The Sapheos Project
Dr. Randall Cream, Dr. Song Wang, Jarrell Waggoner, Jun Zhou
Center for Digital Humanities and Department of Computer Science
University of South Carolina
Updated August 2nd, 2010
[PDF version]
The Sapheos Project is a NEH-funded project that's trying to use advanced digital image processing techniques to automatically analyzing historical documents. The analyzing system includes linking document image with text that's recorded in XML TEI and collating large sets of images that may vary in terms of quality and size. Compared to other solutions, it’s a pure software approach with minimal user intervention.
Since September 2009, the Center for Digital Humanities together with the Department of Computer Science at the University of South Carolina are exploring possible prototypes for this system. In this paper, we first outline the steps and methods that we have adopted and then discuss our preliminary results.
Linking image with text involves document image segmentation and recording the segmentation information (xy-coordinates values) in TEI XML. Here XML file serves not only as a container for the result, but also as a reference to segmentation procedure. For example, <hi rend="face(ornamental)"> in XML represents that's a large ornamental letter image that may cross multiple lines. <lg> and <l> indicate the content is a poem that should be treated as a line instead of a paragragh if the paragraph is judged by indent from the beginning. There are so many cases to consider that it's impossible to include all of them in this project. We intended to segment paragraphs [code] out of the document image [Figure 1] and the result is writen in a file for further integrating into the result XML file.
Figure 1
This figure indicates the result of stanza (paragraph) segmentation.

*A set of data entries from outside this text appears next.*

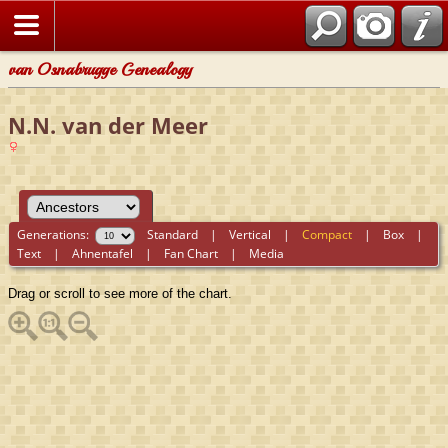
van Osnabrugge Genealogy
N.N. van der Meer
Generations:
Standard
|
Vertical
|
Compact
|
Box
|
Text
|
Ahnentafel
|
Fan Chart
|
Media
Drag or scroll to see more of the chart.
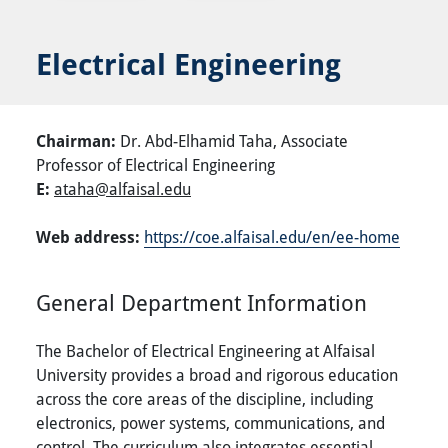
Electrical Engineering
Chairman:
Dr. Abd-Elhamid Taha,
Associate
Professor of Electrical Engineering
E:
ataha@alfaisal.edu
Web address:
https://coe.alfaisal.edu/en/ee-home
General Department Information
The Bachelor of Electrical Engineering at Alfaisal
University provides a broad and rigorous education
across the core areas of the discipline, including
electronics, power systems, communications, and
control. The curriculum also integrates essential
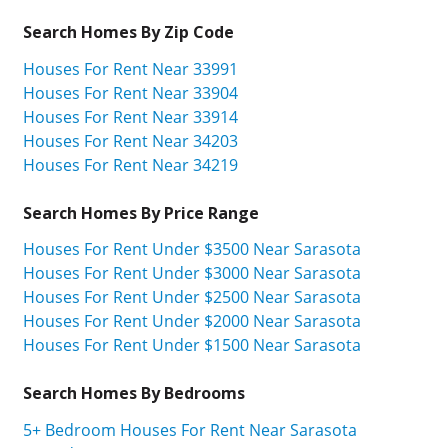
Search Homes By Zip Code
Houses For Rent Near 33991
Houses For Rent Near 33904
Houses For Rent Near 33914
Houses For Rent Near 34203
Houses For Rent Near 34219
Search Homes By Price Range
Houses For Rent Under $3500 Near Sarasota
Houses For Rent Under $3000 Near Sarasota
Houses For Rent Under $2500 Near Sarasota
Houses For Rent Under $2000 Near Sarasota
Houses For Rent Under $1500 Near Sarasota
Search Homes By Bedrooms
5+ Bedroom Houses For Rent Near Sarasota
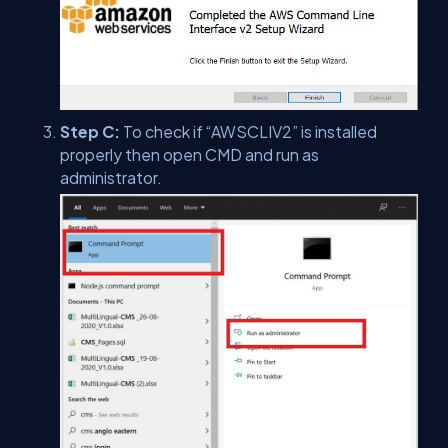
Step C:
To check if “AWSCLIV2” is installed
properly then open CMD and run as
administrator.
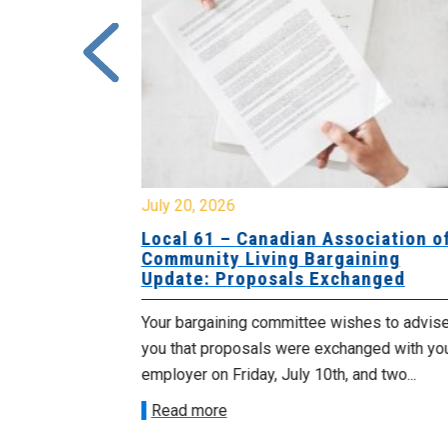
July 20, 2026
University
Local 61 – Canadian Association o
 for
Community Living Bargaining
Update: Proposals Exchanged
met with the
Your bargaining committee wishes to advis
ee on July
you that proposals were exchanged with yo
onetary
employer on Friday, July 10th, and two...
Read more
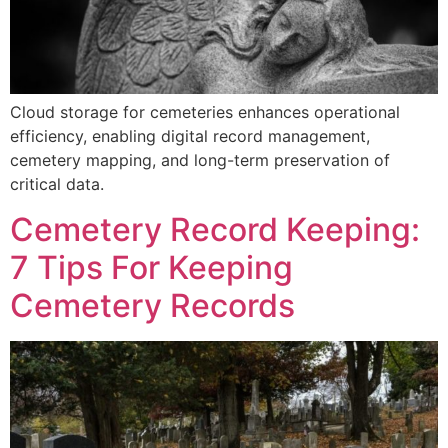
Cloud storage for cemeteries enhances operational
efficiency, enabling digital record management,
cemetery mapping, and long-term preservation of
critical data.
Cemetery Record Keeping:
7 Tips For Keeping
Cemetery Records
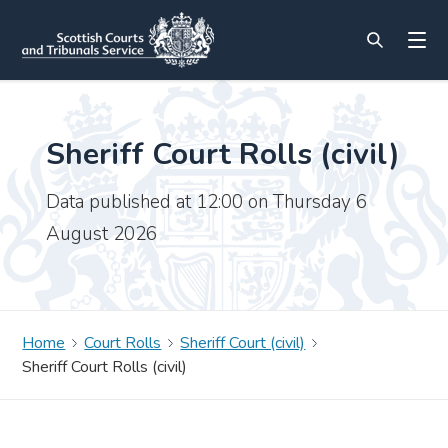
Sheriff Court Rolls (civil)
Data published at 12:00 on Thursday 6
August 2026
Home
Court Rolls
Sheriff Court (civil)
Sheriff Court Rolls (civil)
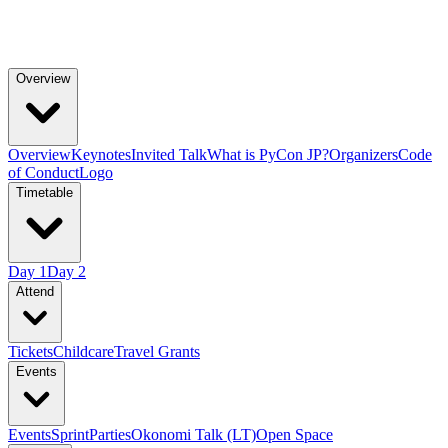
Overview
Overview
Keynotes
Invited Talk
What is PyCon JP?
Organizers
Code
of Conduct
Logo
Timetable
Day 1
Day 2
Attend
Tickets
Childcare
Travel Grants
Events
Events
Sprint
Parties
Okonomi Talk (LT)
Open Space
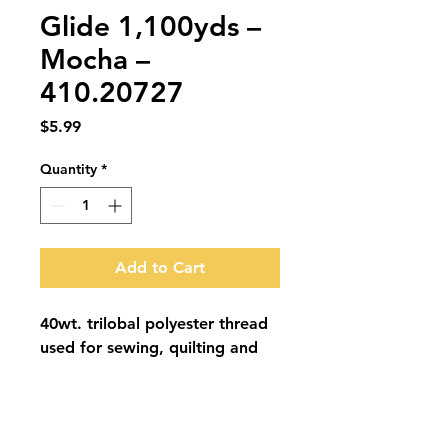
Glide 1,100yds –
Mocha –
410.20727
Price
$5.99
Quantity
*
Add to Cart
40wt. trilobal polyester thread 
used for sewing, quilting and 
embroidery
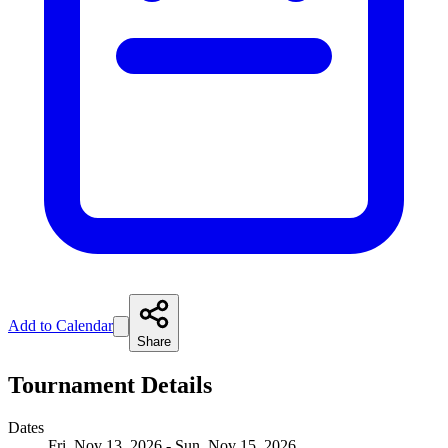
Add to Calendar
Share
Tournament Details
Dates
Fri, Nov 13, 2026 - Sun, Nov 15, 2026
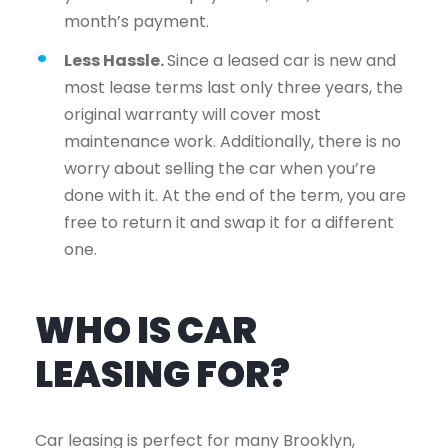
month’s payment.
Less Hassle.
Since a leased car is new and
most lease terms last only three years, the
original warranty will cover most
maintenance work. Additionally, there is no
worry about selling the car when you’re
done with it. At the end of the term, you are
free to return it and swap it for a different
one.
WHO IS CAR
LEASING FOR?
Car leasing is perfect for many Brooklyn,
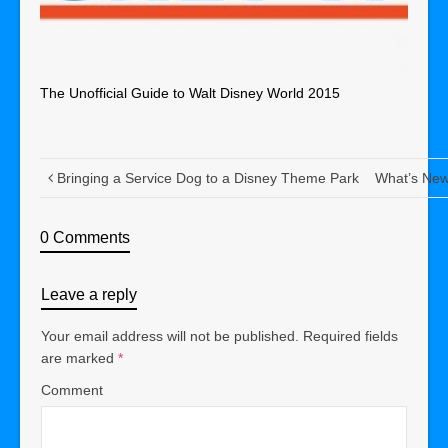
The Unofficial Guide to Walt Disney World 2015
Bringing a Service Dog to a Disney Theme Park
What’s New 
0 Comments
Leave a reply
Your email address will not be published.
Required fields
are marked
*
Comment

Automatic image collation or theoretically automatic image registration is the crown of our project. With two similar images, the target and the template, placed side by side, we select about 70 to 100 pairs of matching points that are evenly distributed across the images. [Figure 2] We register the target image to the template image and perform a thin-plate-spline transformation [code] . Once matching points or landmarks are precisely selected, the target can be perfectly warped to the template, and the variants will be shown as blurs on the collated image. [Figure 3]
Figure 2
This figure demonstrates the program's ability to purposefully deform a curved image to an acceptable standard, and by doing so it allows the users to handle images that are not necessarily scanned to a predetermined standard. The process allows for variances due to lighting or even page curvature. The crosshairs represent anchor points within the text around which the standardization process takes place.
In the following, we focus on the problem of how to automatically and precisely select matching landmarks. Initial landmarks are selected by a popular
scale-invariant feature transformation (or SIFT)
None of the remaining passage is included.